Presumed Guilty by Scott Turow
Bear Brook: A True Crime Story Hosted by Jason Moon for
New Hampshire Public Radio

Given the oceans of crime-related fiction that now flood the market, it might be hard to appreciate the impact of a single book, Scott Turow’s Presumed Innocent, when it appeared in 1987. Its hero, Rusty Sabich, was a prosecuting attorney entitled to the presumption of innocence, as the law requires, when an ambitious rival puts him on trial for the murder of a colleague. The book’s mesmerizing courtroom scenes and a gobsmacking twist made it a sensation that still resonates, thanks partly to a hit movie with Harrison Ford and a retooled streaming series starring Jake Gyllenhaal.

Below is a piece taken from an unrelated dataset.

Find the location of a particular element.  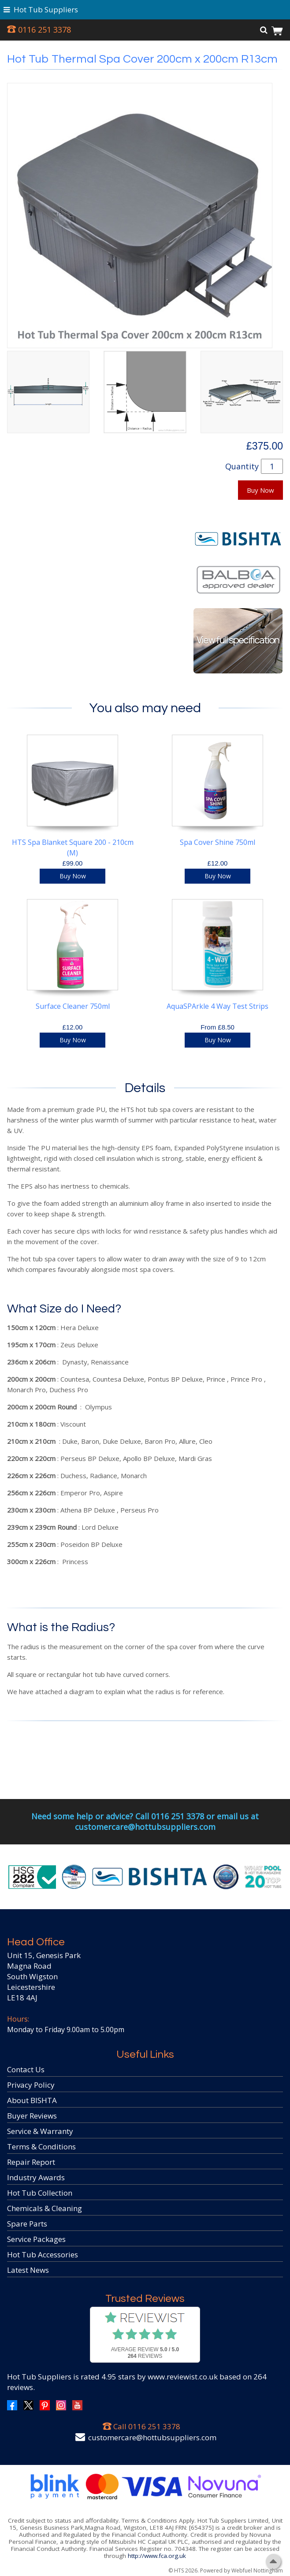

Now Turow returns to his character with Presumed Guilty (following the 2010 sequel Innocent, also featuring Rusty). The book finds the retired judge living in a resort-y Upper Midwest town a comfortable distance from the Kindle County of Presumed Innocent. At 76, he has a house on a lake and has gotten engaged to Bea Housley, the local grade-school principal. Everything in his heretofore turbulent life has fallen into place. He can hardly believe his luck, until a familiar scenario threatens to upend his contented last act.